--- Task instructions ---
Please set down, word for word, the line that contains "留言咨询 (672, 88)" and every line after it to the end of the entries below, omitting the pictures.

(Saved data entries)
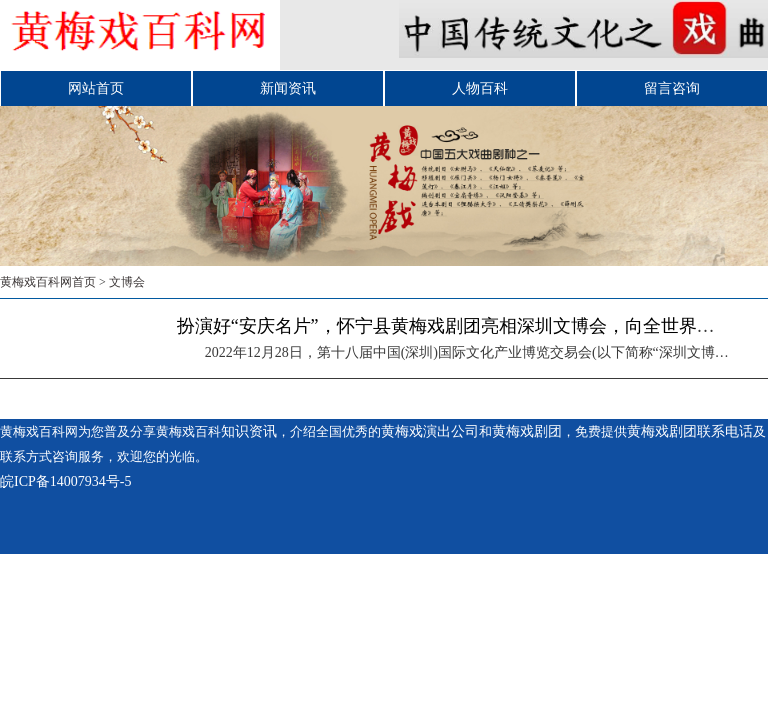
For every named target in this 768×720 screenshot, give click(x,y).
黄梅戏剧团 (527, 431)
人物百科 (480, 88)
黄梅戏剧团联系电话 (690, 431)
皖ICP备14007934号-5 (65, 481)
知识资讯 (249, 431)
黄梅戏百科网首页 (48, 282)
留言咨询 (672, 88)
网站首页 (96, 88)
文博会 (127, 282)
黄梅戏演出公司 (430, 431)
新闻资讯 (288, 88)
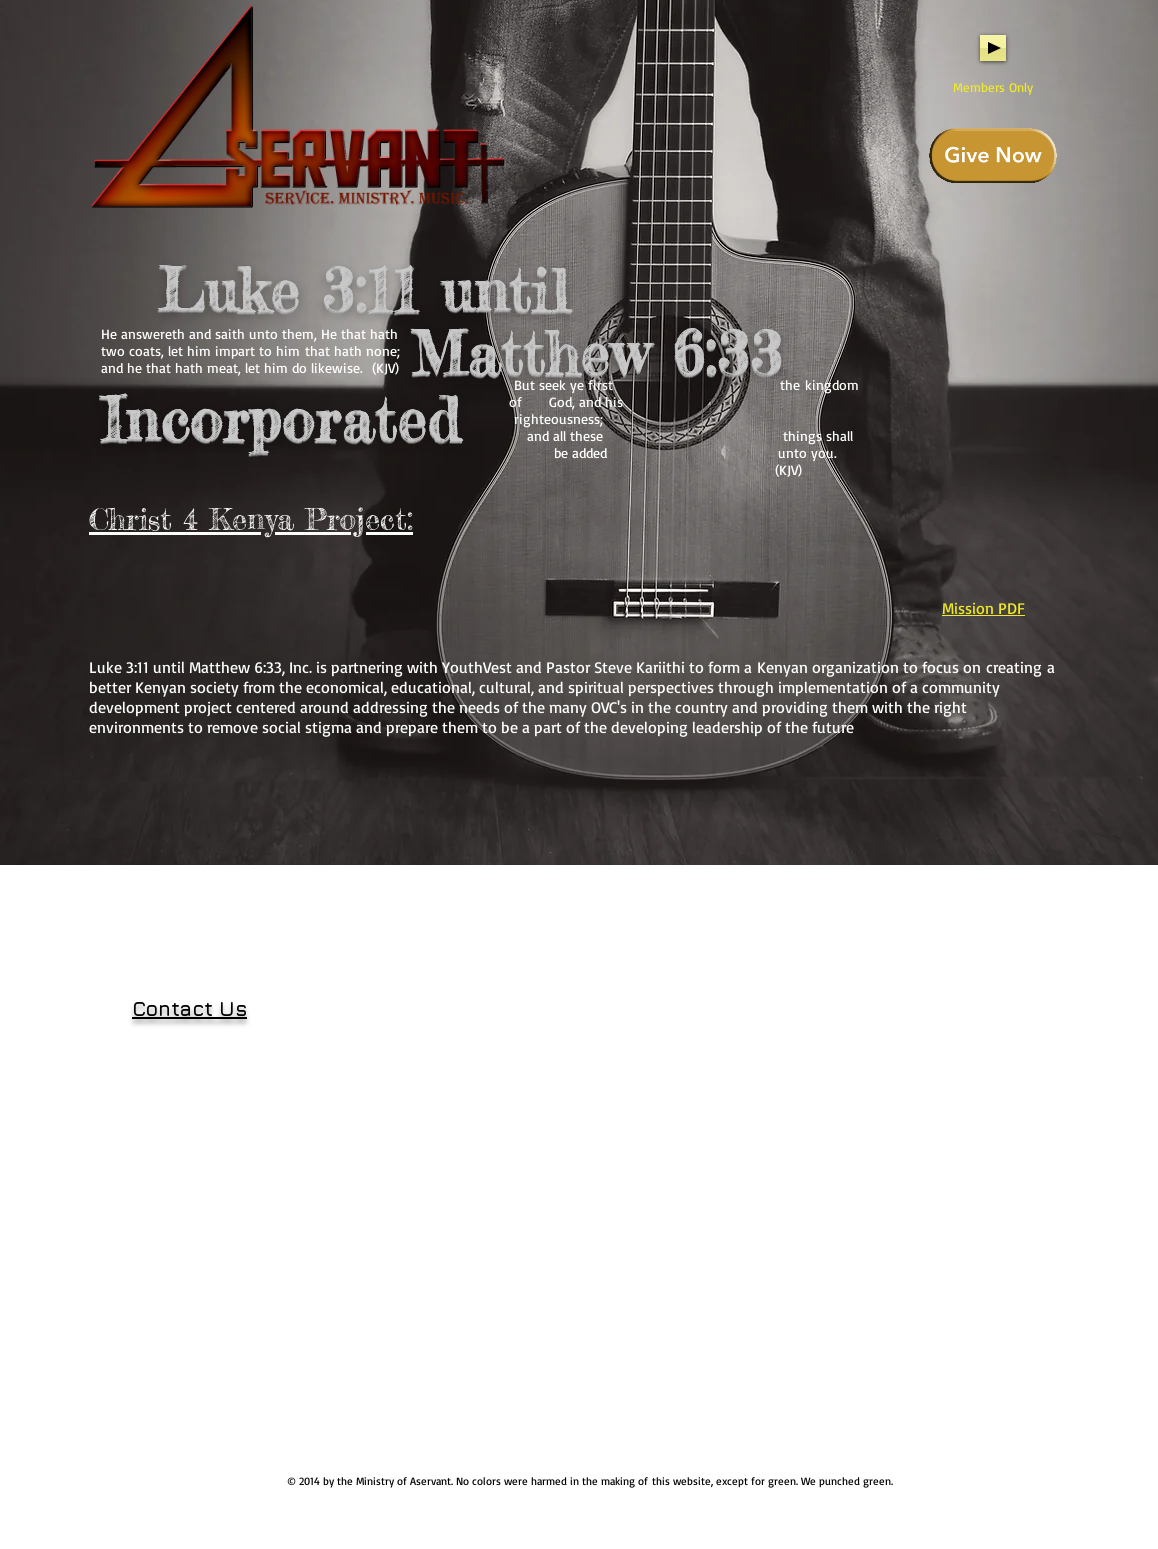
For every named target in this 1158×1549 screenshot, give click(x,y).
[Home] (299, 110)
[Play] (993, 48)
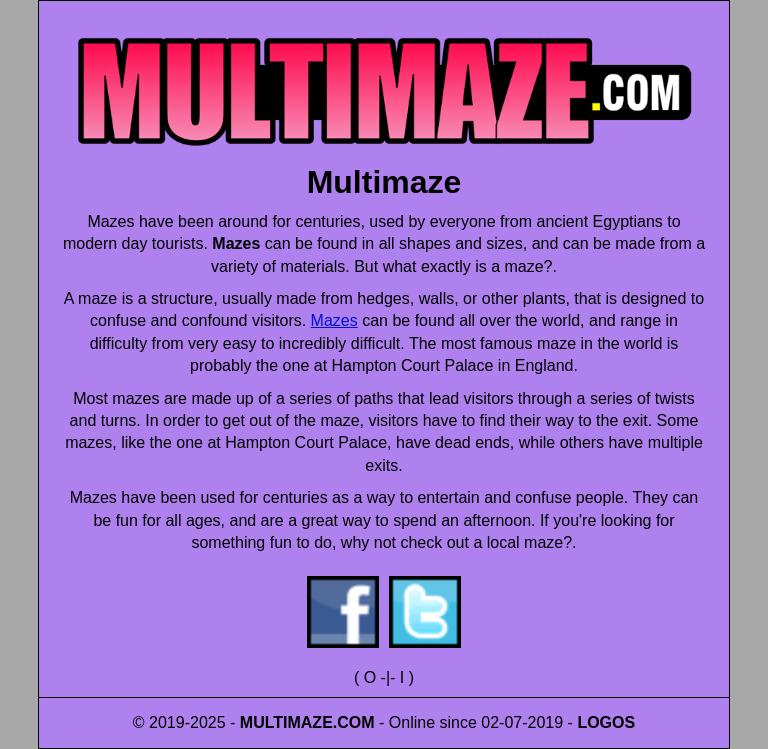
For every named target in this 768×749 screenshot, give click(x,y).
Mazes (334, 320)
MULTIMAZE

--- Your solution ---
留言咨询 (672, 88)
网站首页 (96, 88)
文博会 (127, 282)
黄梅戏演出公司 (430, 431)
新闻资讯 (288, 88)
For every named target in this 1158×1549 screenshot, give click(x,y).
[Home] (299, 110)
[Play] (993, 48)
For every named target in this 768×749 screenshot, give click(x,y).
Mazes (334, 320)
MULTIMAZE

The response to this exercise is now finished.